There is no real mechanism by which you assign the licenses in the above scenario. If you install Windows Server directly to the physical hardware, it will need to be activated but it will only take one license key. If you use native Hyper-V or a different hypervisor, the physical licenses are not tracked at all. Similarly, the virtual machines will each need to activate as well, but they will be completely oblivious as to whether or not they are running on a physical host that is in compliance. It is up to you to ensure that you are properly licensed for all possible scenarios.

Downgrade Rights

Depending on the license that you purchase, you may have “downgrade” rights. These are most commonly found in volume licensing, so if you have Open or Select then you probably qualify. For information on retail, OEM, and other license types, consult your license agreement or vendor for more information. With downgrade rights, you are allowed to use older Windows operating systems and lower editions. So, if you have a pair of dual core physical servers in a cluster and you’ve purchased Windows Server 2008 R2 Datacenter Edition for four CPUs, you are allowed to install any edition of Windows Server from 2008 R2 back to 2003 R2 and in any edition. If you’ve acquired a single Windows Server 2008 R2 Enterprise Edition license, the four virtual machines can be Standard Edition or Enterprise Edition and can also be any version back to 2003 R2.
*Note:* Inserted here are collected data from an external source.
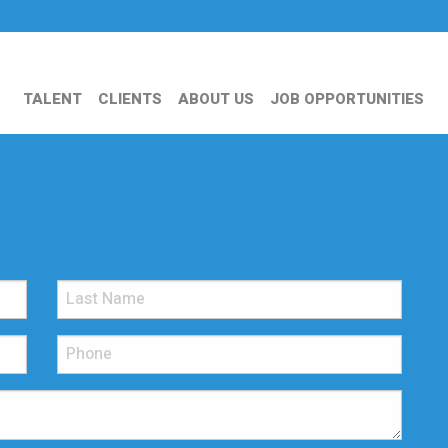
TALENT
CLIENTS
ABOUT US
JOB OPPORTUNITIES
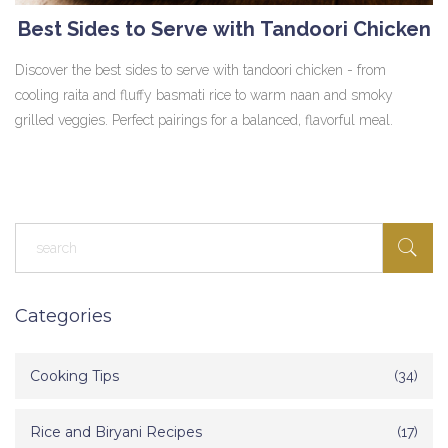
Best Sides to Serve with Tandoori Chicken
Discover the best sides to serve with tandoori chicken - from
cooling raita and fluffy basmati rice to warm naan and smoky
grilled veggies. Perfect pairings for a balanced, flavorful meal.
Categories
Cooking Tips
(34)
Rice and Biryani Recipes
(17)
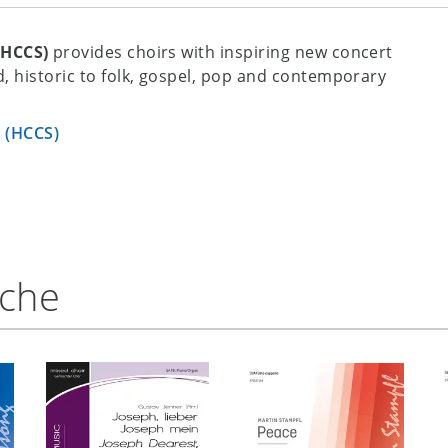
(HCCS)
provides choirs with inspiring new concert
, historic to folk, gospel, pop and contemporary
s (HCCS)
nche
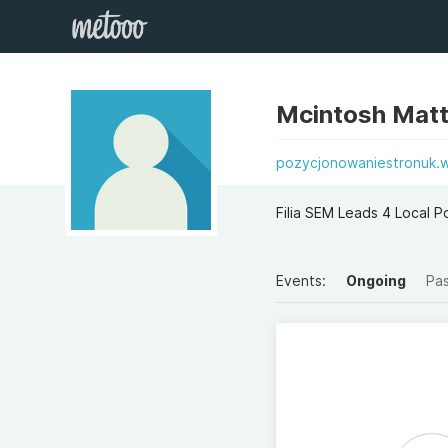
Mcintosh Mat
pozycjonowaniestronuk.
Filia SEM Leads 4 Local 
Events:
Ongoing
Pa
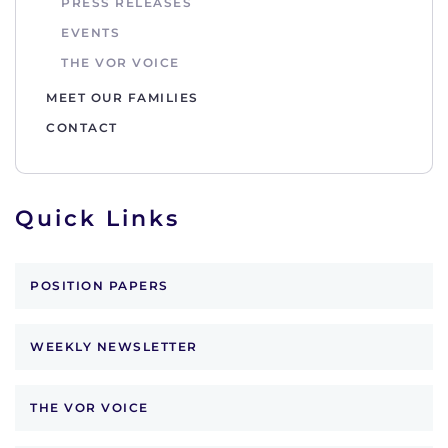
PRESS RELEASES
EVENTS
THE VOR VOICE
MEET OUR FAMILIES
CONTACT
Quick Links
POSITION PAPERS
WEEKLY NEWSLETTER
THE VOR VOICE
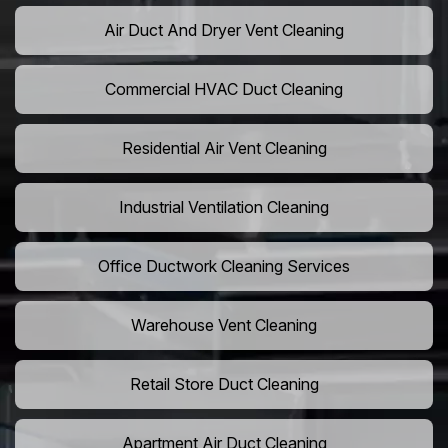
Air Duct And Dryer Vent Cleaning
Commercial HVAC Duct Cleaning
Residential Air Vent Cleaning
Industrial Ventilation Cleaning
Office Ductwork Cleaning Services
Warehouse Vent Cleaning
Retail Store Duct Cleaning
Apartment Air Duct Cleaning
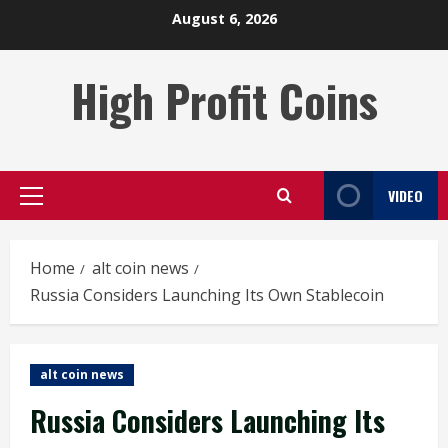
Skip
August 6, 2026
to
content
High Profit Coins
VIDEO
Primary
Menu
Home
alt coin news
Russia Considers Launching Its Own Stablecoin
alt coin news
Russia Considers Launching Its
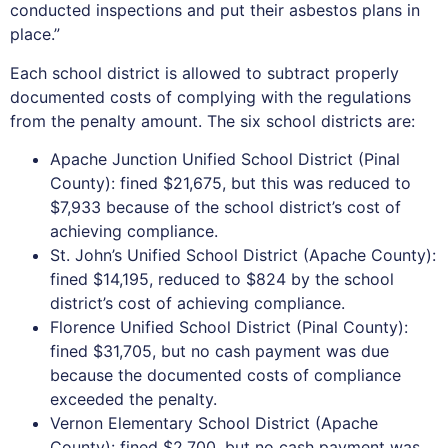
conducted inspections and put their asbestos plans in
place.”
Each school district is allowed to subtract properly
documented costs of complying with the regulations
from the penalty amount. The six school districts are:
Apache Junction Unified School District (Pinal
County): fined $21,675, but this was reduced to
$7,933 because of the school district’s cost of
achieving compliance.
St. John’s Unified School District (Apache County):
fined $14,195, reduced to $824 by the school
district’s cost of achieving compliance.
Florence Unified School District (Pinal County):
fined $31,705, but no cash payment was due
because the documented costs of compliance
exceeded the penalty.
Vernon Elementary School District (Apache
County): fined $2,700, but no cash payment was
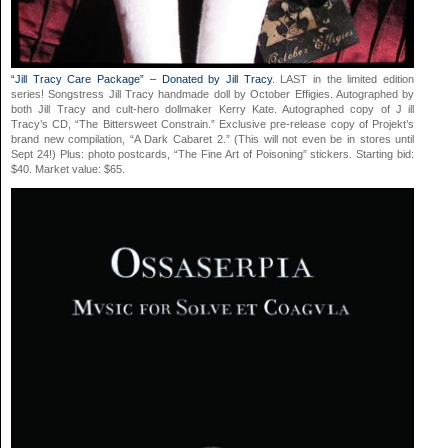
“Jill Tracy Care Package” – Donated by Jill Tracy
. LAST in the limited edition
series! Songstress Jill Tracy handmade doll by October Effigies. Autographed by
both Jill Tracy and cult-hero dollmaker Kerry Kate. Autographed copy of J ill
Tracy’s CD, “The Bittersweet Constrain.” Exclusive pre-release copy of Projekt’s
brand new compilation, “A Dark Cabaret 2.” (This will not even be in stores until
Sept 24!) Plus: photo postcards, “The Fine Art of Poisoning” stickers. Starting bid:
$40. Market value: $65.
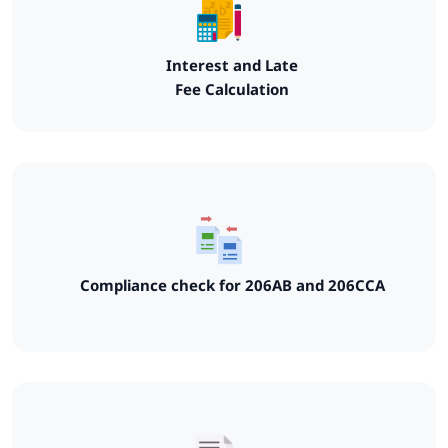
Interest and Late
Fee Calculation
Compliance check for 206AB and 206CCA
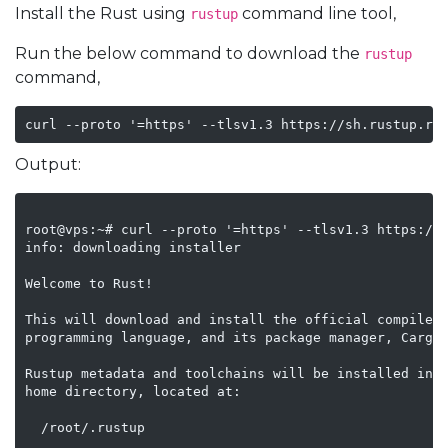
Install the Rust using
command line tool,
rustup
Run the below command to download the
rustup
command,
Output:
root@vps:~# curl --proto '=https' --tlsv1.3 https://s
info: downloading installer

Welcome to Rust!

This will download and install the official compiler 
programming language, and its package manager, Cargo.
Rustup metadata and toolchains will be installed into
home directory, located at:

  /root/.rustup
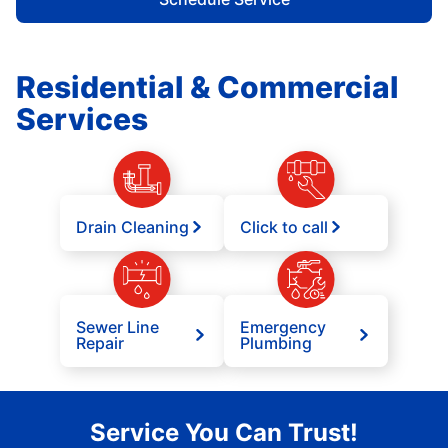
Residential & Commercial
Services
Drain Cleaning
Click to call
Sewer Line
Emergency
Repair
Plumbing
Service You Can Trust!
Microsoft Windows Client Virtualization Rights

Microsoft does not offer a comparable program for desktop operating systems such as Windows 7. However, if you have Software Assurance for your desktop operating system, it allows you to connect to virtualized desktops within a Virtual Desktop Infrastructure (VDI) environment. If you don’t have Software Assurance, you may purchase a Virtual Desktop Access (VDA) license, which allows the licensed device to connect to and use a virtualized instance of a Windows desktop operating system. The virtualized instance of the Windows guest must have its own license and any desktop used to access it must also be properly licensed.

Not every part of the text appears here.